Watertown-- Leadership in today’s society is still unfortunately categorized and scrutinized by gender. The data on catalyst.org revealed trends from 1995 to 2011. One can see the promising change over the years, as the number of women in leadership roles continues to climb. According to research data women that held a seat on a fortune 500 board rose from 9.6% in 1995 to 16.1% in 2011.
While the percentage of Executive Officer positions held by women increased slightly from 2009 at 13.5% to 14.1% in 2011. Another slow increase was the statistical data, which showed that from 2001 to 2011, the percentage of women in managerial, professional and related positions only increased by 2.1%. Nonetheless, the figures reflect the equal amount of women in professional and management roles, as women in these roles make up 51.4% as of 2011, a little more than the number of men in these roles.
According to the Australian Bureau of Statistics Universities now have 1 out of 5 women studying business and commerce. Australian statistics show that 57% of Australian women have higher educations. This percentage is close to the U.S. statistic that reflects 51.4% of women in managerial or some sort of professional field of employment.

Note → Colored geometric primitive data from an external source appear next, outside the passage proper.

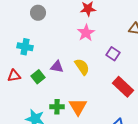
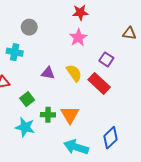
gray circle: (38, 13) -> (29, 27), moved
green square: (38, 77) -> (27, 99), moved
red rectangle: (123, 87) -> (99, 83), moved

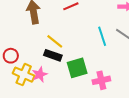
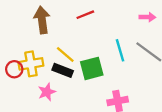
green square: (77, 68) -> (92, 68), moved
yellow cross: (24, 75) -> (31, 64), moved, turned -35

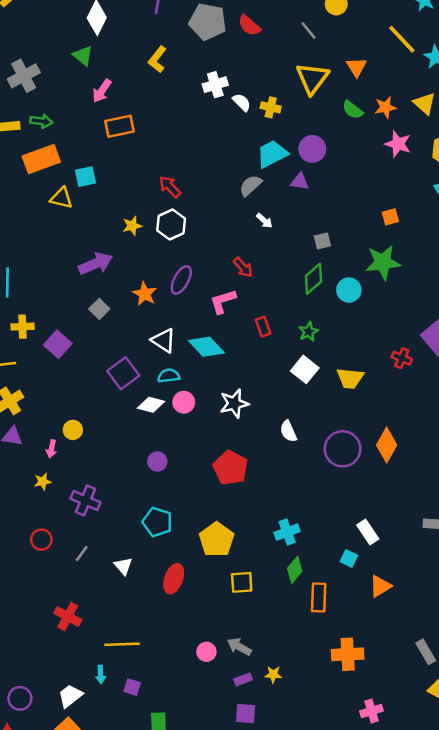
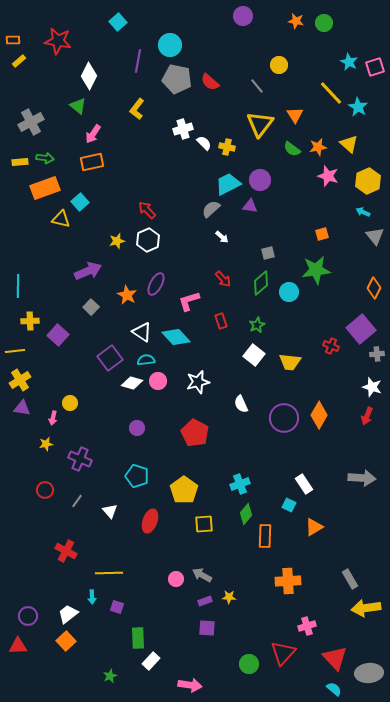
orange rectangle: (119, 126) -> (92, 162), moved
cyan square: (85, 177) -> (80, 202), turned -30
red arrow: (243, 267) -> (223, 279), moved

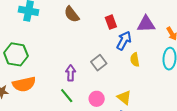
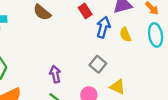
yellow semicircle: (135, 60) -> (125, 35), moved
gray square: (99, 63) -> (98, 64), moved

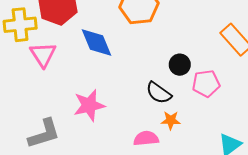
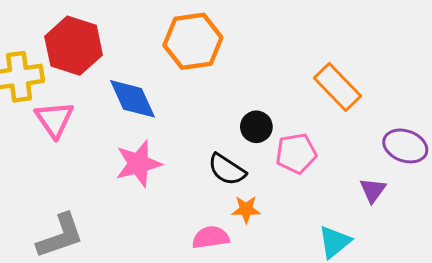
pink star: (89, 105) -> (138, 164), moved

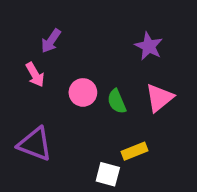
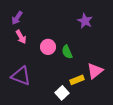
purple arrow: (51, 41) -> (17, 18), moved
pink triangle: (159, 98) -> (95, 71), moved
white square: (108, 174) -> (62, 93), turned 32

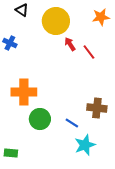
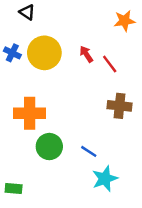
yellow circle: (56, 21) -> (44, 53), moved
brown cross: (97, 108) -> (120, 106), moved

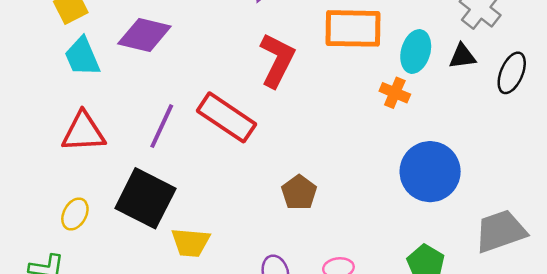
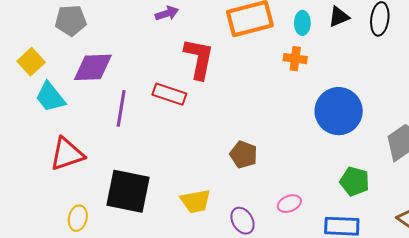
cyan ellipse: (416, 51) -> (302, 23), size x0.7
red rectangle: (226, 117) -> (169, 94), moved, size x0.7
purple line: (162, 126) -> (121, 108), moved
yellow trapezoid: (191, 243) -> (196, 201), moved

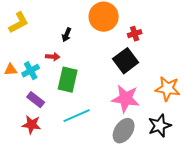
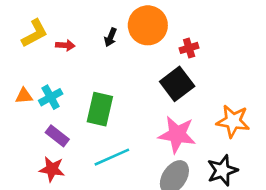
black arrow: (67, 35) -> (111, 37), moved
red arrow: (53, 57) -> (65, 45), moved

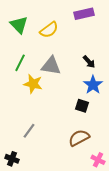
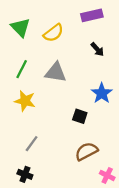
black arrow: (89, 62) -> (97, 49), moved
yellow star: (33, 84) -> (25, 101), moved
black square: (82, 106) -> (80, 116), moved
black cross: (12, 159) -> (25, 174), moved

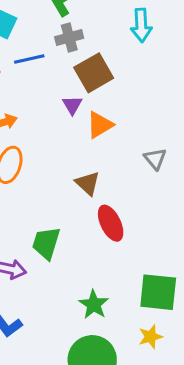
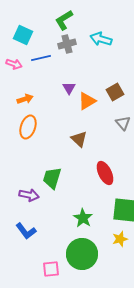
cyan arrow: (141, 25) -> (101, 39), moved, turned 110
brown square: (94, 73) -> (115, 92), moved, size x0.7
red ellipse: (111, 223) -> (105, 173), moved

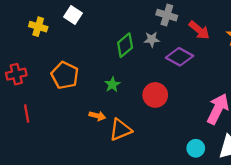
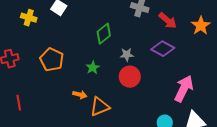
gray star: (152, 39) -> (127, 55), moved
purple diamond: (180, 57) -> (163, 49), moved
red line: (27, 114) -> (19, 103), moved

ABC50 reached out to the largest women’s organization in the world. It is none other than the Relief Society, a Mormon religious organization on a mission to empower women in the LDS church. According to the Relief Society there are three main responsibilities and goals the organization of 5.5-6 million LDS female members worldwide.
· Increase faith and personal righteousness
· Strengthen families and homes
· Seek out and help those in need
As of this year, the Relief Society celebrated 170 years of being an organization. Whether it is a religiously based organization or analyzing the economy and employment position trends, it appears that the number of women in leadership is strengthening. According to the United States Department of Labor, “U.S. Population is becoming larger and more diverse”- 69% of college students are women, while 62% are men and 60% of the work force are made up of women.